Esta infiltración permitió al CJNG —y a otros grupos rivales— recibir información en tiempo real sobre operativos, rutas de patrullaje y movimientos estratégicos, neutralizando los esfuerzos de las fuerzas federales.
Las consecuencias más devastadoras fueron visibles en marzo de 2024, cuando la Comisaria Cristal García Hurtado, una funcionaria clave en la lucha contra la extorsión, fue asesinada.
La investigación reveló que los responsables conocían con exactitud su ruta, horarios y movimientos —datos que solo podían provenir de dentro de las instituciones.

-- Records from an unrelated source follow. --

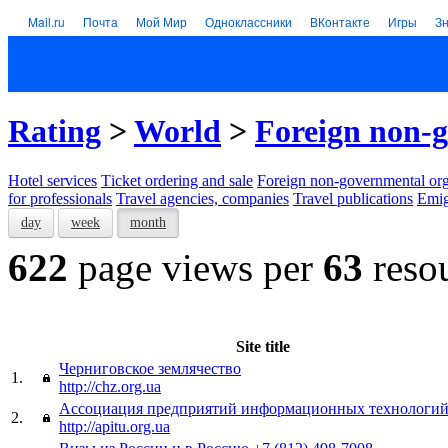
Mail.ru
Почта
Мой Мир
Одноклассники
ВКонтакте
Игры
З
Rating
>
World
>
Foreign non-g
Hotel services
Тicket ordering and sale
Foreign non-governmental org
for professionals
Travel agencies, companies
Travel publications
Emig
day
week
month
622
page views per
63
reso
Site title
Черниговское землячество
1.
http://chz.org.ua
Ассоциация предприятий информационных технологи
2.
http://apitu.org.ua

Su muerte fue un mensaje brutal: cualquiera que se opusiera a los intereses criminales sería silenciado.
La influencia de El Camaleón se extendía más allá de la Guardia Civil.
Documentos indican reuniones con funcionarios municipales de Salvador Escalante, Lagunillas y Pátzcuaro para negociar acuerdos de protección a cambio de permitir sus actividades ilícitas.
Varias localidades quedaron sometidas a un modelo de “doble poder”: autoridades civiles por un lado, crimen organizado por el otro.
El intento fallido de captura el 17 de noviembre provocó una reacción inmediata del CJNG: instalación de 15 bloqueos y quema de 25 vehículos en distintas rutas estratégicas del estado, una demostración de fuerza que paralizó a la región.

Aunque El Camaleón fue detenido en Aguascalientes en abril de 2024, recuperó la libertad semanas después debido a “violaciones al debido proceso”.
Este episodio encendió nuevas alarmas sobre el riesgo de que la infiltración alcance incluso el sistema judicial.
Ante la magnitud del escándalo, el gobierno federal intervino directamente: ordenó el despido inmediato de los 32 agentes infiltrados, impuso controles estrictos de confianza, pruebas toxicológicas, análisis patrimoniales y polígrafo para toda la fuerza estatal, además de desplegar 1.900 elementos de la Guardia Nacional y del Ejército, incluidos los grupos de élite Murciélagos.
Aun así, la pregunta crucial sigue abierta: si El Camaleón logró penetrar tan profundamente en el aparato estatal, ¿cuántos más podrían estar operando con la misma impunidad desde dentro, usando uniformes oficiales como escudo?
El caso deja al descubierto una realidad dolorosa: en México, el crimen organizado ya no se conforma con combatir al Estado desde afuera; ahora busca ocupar sus estructuras internas.
Como un puente corroído por termitas, el sistema de seguridad de Michoacán continúa de pie, pero su interior ha sido debilitado hasta el límite.
Cuando los criminales pueden portar credenciales oficiales, utilizar vehículos del gobierno y dirigir operaciones desde dentro, la frontera entre política y delincuencia no solo se difumina: corre el riesgo de desaparecer.